Bei Einbeziehung des öffentlichen Dienstes steigt der Bedarf an Tech-Experten sogar auf rund 1,1 Millionen Personen. Die Studienautoren sehen eine "immense Qualifikationsaufgabe". Sie empfehlen eine stärkere Verankerung technologischer Fertigkeiten auch in der dualen Berufsausbildung, die umfassende Weiterbildung der Belegschaften und die Anwerbung von Experten aus dem Ausland.

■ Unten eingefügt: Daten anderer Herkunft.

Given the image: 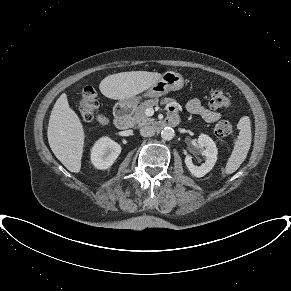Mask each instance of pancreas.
<instances>
[{"label":"pancreas","mask_w":291,"mask_h":291,"mask_svg":"<svg viewBox=\"0 0 291 291\" xmlns=\"http://www.w3.org/2000/svg\"><path fill=\"white\" fill-rule=\"evenodd\" d=\"M172 101H173V99H171V98H163L161 100V104H168ZM158 102H159V99H150V100H146L143 103H141L136 108L134 115L130 118L131 126L132 127L133 126L141 127V126H145V125H149V124L153 123L154 119L146 116L145 110L147 108L157 106Z\"/></svg>","instance_id":"obj_1"}]
</instances>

Bitkom sieht Lücke von 55.000 Stellen für IT-Spezialisten
Im laufenden Jahr erwartet der IT-Branchenverband Bitkom einen Zuwachs von 42.000 Stellen in der Branche, gab der Verband im Februar 2018 bekannt. Demnach werden zum Jahresende 1.134.000 Menschen im ITK-Sektor beschäftigt sein.
Das entspricht einem Zuwachs von 3,8 Prozent im Vergleich zu 2017. Der Zuwachs falle niedriger aus, weil nicht genügend Fachkräfte zur Verfügung stünden, sagte Bitkom-Präsident Achim Berg. Gleichzeitig sind laut einer Bitkom-Studie in Deutschland 55.000 Stellen für IT-Spezialisten unbesetzt. "In den vergangenen fünf Jahren sind in der Bitkom-Branche 150.000 zusätzliche Arbeitsplätze entstanden", erklärte Berg.